On Nov. 17, the Department of Health and Human Services (HHS) released a final rule to clean up 185,000 pages of regulatory code by removing outdated regulations, correcting nearly 100 citations, axing erroneous language and fixing misspellings and typographical errors. HHS used artificial intelligence and natural language processing to discover the inconsistencies. The rule amends HHS regulations to make miscellaneous corrections, including correcting references to other regulations, misspellings and other typographical errors, and goes into effect on Dec. 16, 2020.

Find the final rule here.

Courts

Find a comprehensive look at “Courts and Healthcare Policy in 2020” here.

Reports

GAO: Defense Production Act - Opportunities Exist to Increase Transparency and Identify Future Actions to Mitigate Medical Supply Chain Issues

On Nov. 19, the Government Accountability Office (GAO) released a report suggesting the Department of Health and Human Services’s (HHS) improved use of the Defense Production Act, which allows federal agencies to require companies to prioritize government contracts for medical supplies in addressing COVID-19. Federal agencies initially used the authority to address early medical supply shortages for ventilators and N95 respirators and eventually for other critical supplies like masks and testing supplies during the pandemic. The Department of Health and Human Services (HHS) is leading an effort to address U.S. medical supply chain issues related to the pandemic, but has not clarified its plans. GAO recommended that HHS identify how it will use the act to increase U.S. production of critical medical supplies and reduce reliance on foreign sources.

Find the recommendations here, and the full report here.

GAO: Comparative Effectiveness Research - Patient-Centered Outcomes Research Institute and HHS Continue Activities and Plan New Efforts

On Nov. 18, the Government Accountability Office (GAO) released a report on the Patient-Centered Outcomes Research Institute, which funds research to compare available treatment options for various diseases and conditions. The federally funded, nonprofit corporation and the Department of Health and Human Services are also required to share the findings of the research.

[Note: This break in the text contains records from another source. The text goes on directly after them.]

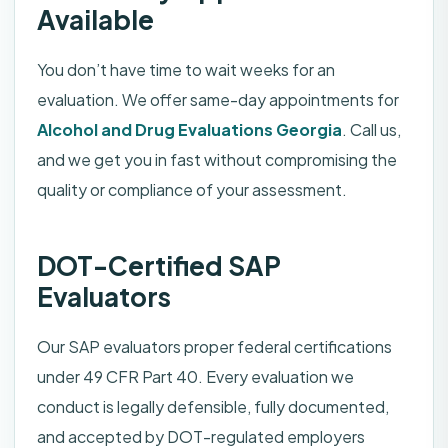
Available
You don’t have time to wait weeks for an
evaluation. We offer same-day appointments for
Alcohol and Drug Evaluations
Georgia
. Call us,
and we get you in fast without compromising the
quality or compliance of your assessment.
DOT-Certified SAP
Evaluators
Our SAP evaluators proper federal certifications
under 49 CFR Part 40. Every evaluation we
conduct is legally defensible, fully documented,
and accepted by DOT-regulated employers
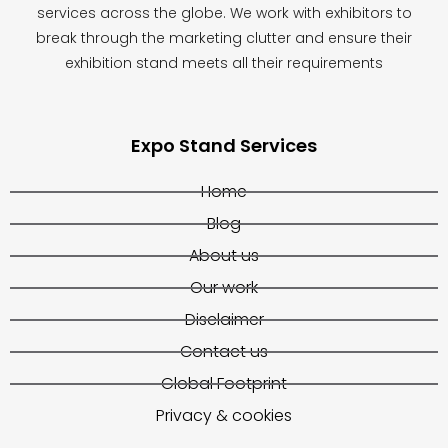
services across the globe. We work with exhibitors to
break through the marketing clutter and ensure their
exhibition stand meets all their requirements
Expo Stand Services
Home
Blog
About us
Our work
Disclaimer
Contact us
Global Footprint
Privacy & cookies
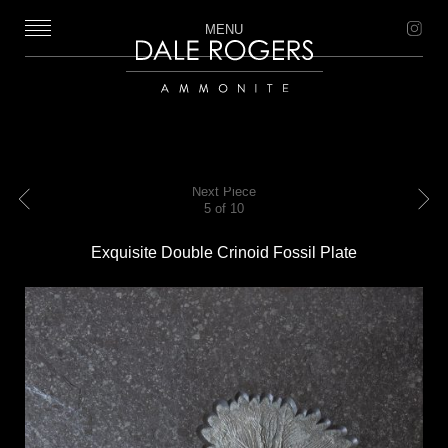
MENU
Dale Rogers | Ammonite
Next Piece
5 of 10
Previous
Next
Exquisite Double Crinoid Fossil Plate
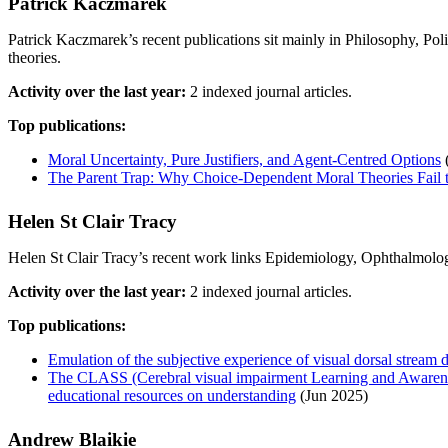
Patrick Kaczmarek
Patrick Kaczmarek’s recent publications sit mainly in Philosophy, Po
theories.
Activity over the last year:
2 indexed journal articles.
Top publications:
Moral Uncertainty, Pure Justifiers, and Agent-Centred Options
The Parent Trap: Why Choice-Dependent Moral Theories Fail 
Helen St Clair Tracy
Helen St Clair Tracy’s recent work links Epidemiology, Ophthalmolog
Activity over the last year:
2 indexed journal articles.
Top publications:
Emulation of the subjective experience of visual dorsal stream d
The CLASS (Cerebral visual impairment Learning and Awareness
educational resources on understanding
(Jun 2025)
Andrew Blaikie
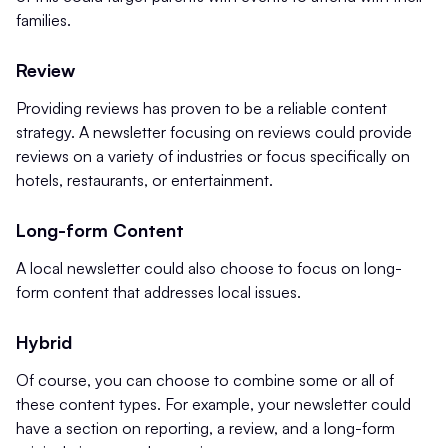
families.
Review
Providing reviews has proven to be a reliable content
strategy. A newsletter focusing on reviews could provide
reviews on a variety of industries or focus specifically on
hotels, restaurants, or entertainment.
Long-form Content
A local newsletter could also choose to focus on long-
form content that addresses local issues.
Hybrid
Of course, you can choose to combine some or all of
these content types. For example, your newsletter could
have a section on reporting, a review, and a long-form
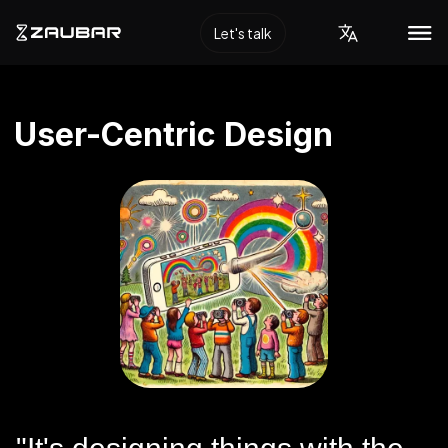
Let's talk
User-Centric Design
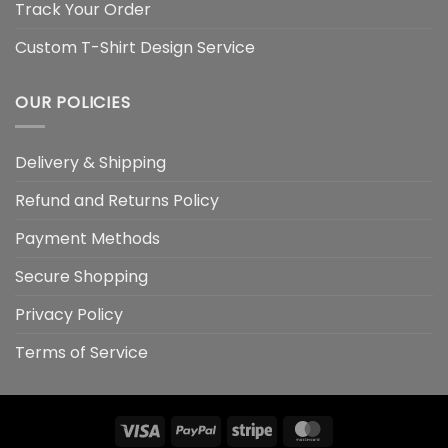
Track Your Order
Custom T-Shirt Design Service
OUR POLICIES
Delivery & Shipping
Refund and Returns Policy
Payment Methods
Secure Shopping
Privacy Policy
Terms of Service
Visa
PayPal
Stripe
MasterCard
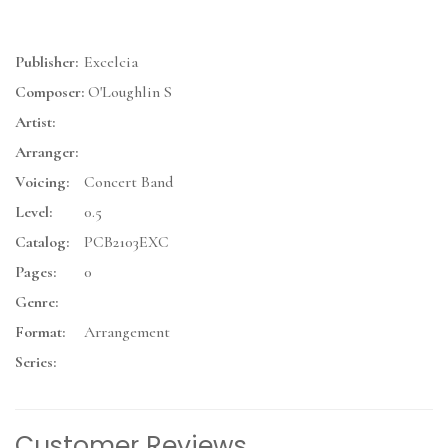
Publisher:
Excelcia
Composer:
O'Loughlin S
Artist:
Arranger:
Voicing:
Concert Band
Level:
0.5
Catalog:
PCB2103EXC
Pages:
0
Genre:
Format:
Arrangement
Series:
Customer Reviews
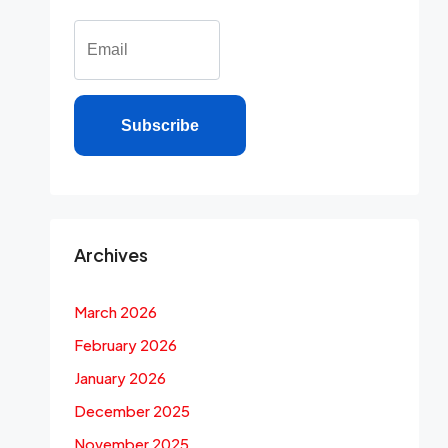
Subscribe
Archives
March 2026
February 2026
January 2026
December 2025
November 2025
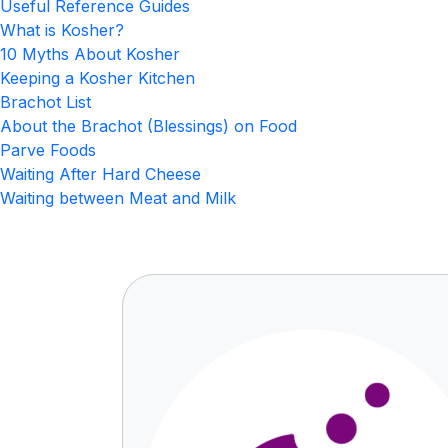
Useful Reference Guides
What is Kosher?
10 Myths About Kosher
Keeping a Kosher Kitchen
Brachot List
About the Brachot (Blessings) on Food
Parve Foods
Waiting After Hard Cheese
Waiting between Meat and Milk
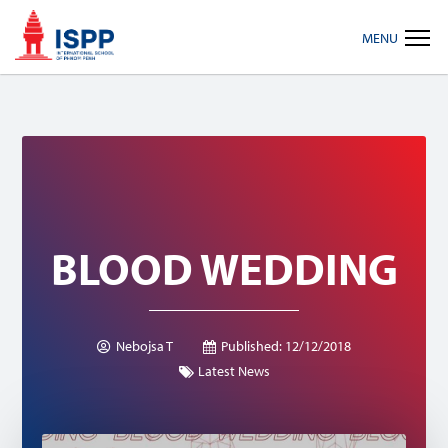
Skip
Skip
Skip
MENU
to
to
to
primary
main
footer
navigation
content
BLOOD WEDDING
Nebojsa T
Published:
12/12/2018
Latest News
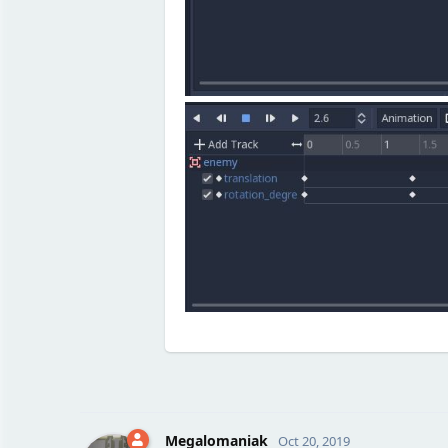
Megalomaniak
Oct 20, 2019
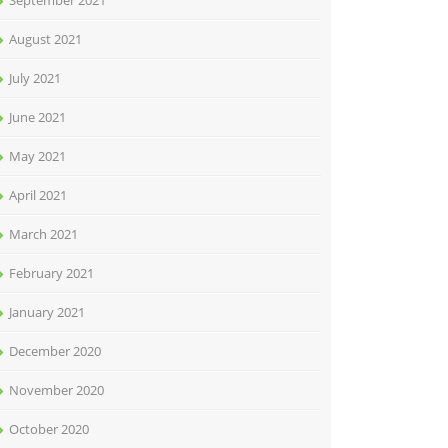
September 2021
August 2021
July 2021
June 2021
May 2021
April 2021
March 2021
February 2021
January 2021
December 2020
November 2020
October 2020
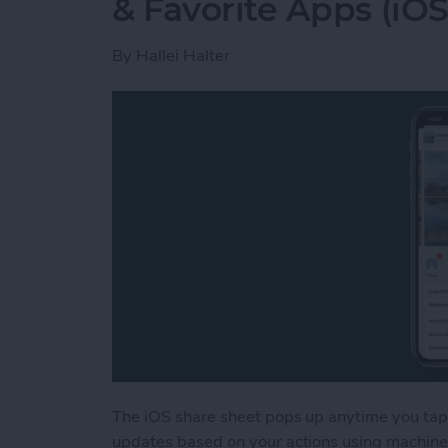
& Favorite Apps (iOS
By
Hallei Halter
The iOS share sheet pops up anytime you tap 
updates based on your actions using machine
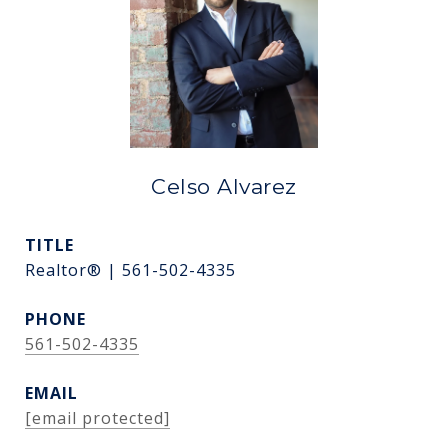
Celso Alvarez
TITLE
Realtor® | 561-502-4335
PHONE
561-502-4335
EMAIL
[email protected]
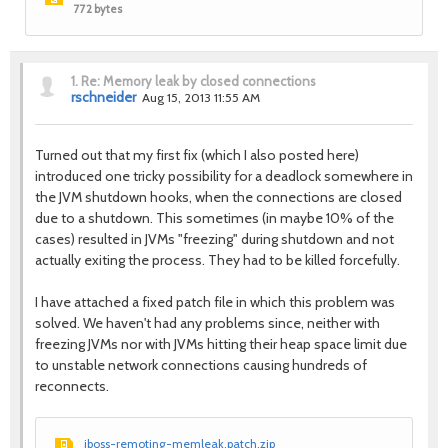
772 bytes
1.
Re: Memory leak by closed connections
rschneider
Aug 15, 2013 11:55 AM
Turned out that my first fix (which I also posted here)
introduced one tricky possibility for a deadlock somewhere in
the JVM shutdown hooks, when the connections are closed
due to a shutdown. This sometimes (in maybe 10% of the
cases) resulted in JVMs "freezing" during shutdown and not
actually exiting the process. They had to be killed forcefully.
I have attached a fixed patch file in which this problem was
solved. We haven't had any problems since, neither with
freezing JVMs nor with JVMs hitting their heap space limit due
to unstable network connections causing hundreds of
reconnects.
jboss-remoting-memleak.patch.zip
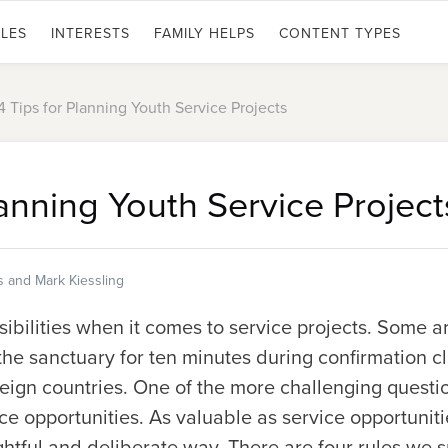
LES
INTERESTS
FAMILY HELPS
CONTENT TYPES
4 Tips for Planning Youth Service Projects
lanning Youth Service Project
s and Mark Kiessling
ibilities when it comes to service projects. Some a
the sanctuary for ten minutes during confirmation cl
reign countries. One of the more challenging questi
ce opportunities. As valuable as service opportuniti
htful and deliberate way. There are four rules we s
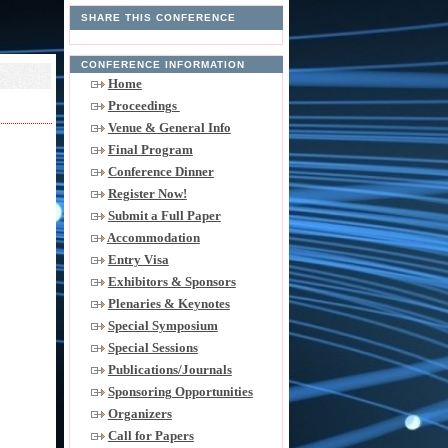
SHARE THIS CONFERENCE
CONFERENCE INFORMATION
Home
Proceedings
Venue & General Info
Final Program
Conference Dinner
Register Now!
Submit a Full Paper
Accommodation
Entry Visa
Exhibitors & Sponsors
Plenaries & Keynotes
Special Symposium
Special Sessions
Publications/Journals
Sponsoring Opportunities
Organizers
Call for Papers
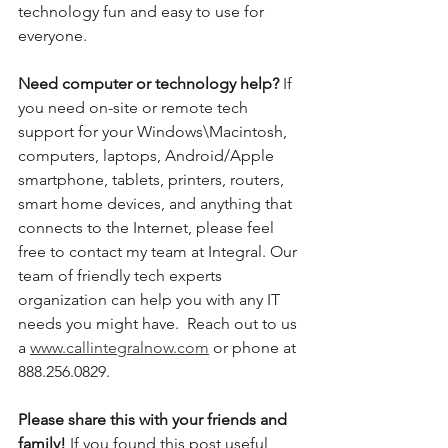
technology fun and easy to use for 
everyone. 
Need computer or technology help? 
If 
you need on-site or remote tech 
support for your Windows\Macintosh, 
computers, laptops, Android/Apple 
smartphone, tablets, printers, routers, 
smart home devices, and anything that 
connects to the Internet, please feel 
free to contact my team at Integral. Our 
team of friendly tech experts 
organization can help you with any IT 
needs you might have.  Reach out to us 
a 
www.callintegralnow.com
 or phone at 
888.256.0829. 
Please share this with your friends and 
family! 
If you found this post useful,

According to the report, the institute met its goal of getting its research cited in more news and online sources. HHS took steps to assess its effectiveness in sharing findings and getting them implemented. Both plan to comprehensively evaluate their efforts in the future.

Find the full report here.

GAO: COVID-19 - Federal Efforts Accelerate Vaccine and Therapeutic Development, But More Transparency Needed on Emergency Use Authorizations

On Nov. 17, the Government Accountability Office (GAO) released a report on the transparency of accelerated efforts to develop vaccines and therapeutics for COVID-19 through Operation Warp Speed. The Food and Drug Administration (FDA) has so far issued four emergency use authorizations (EUAs) that temporarily allow use of unapproved therapeutics. With a goal to ensure public trust, GAO recommended the FDA should better communicate the findings of its safety and effectiveness reviews.

Find the recommendations here, and the full report here.

DISCLAIMER: Because of the generality of this update, the information provided herein may not be applicable in all situations and should not be acted upon without specific legal advice based on particular situations.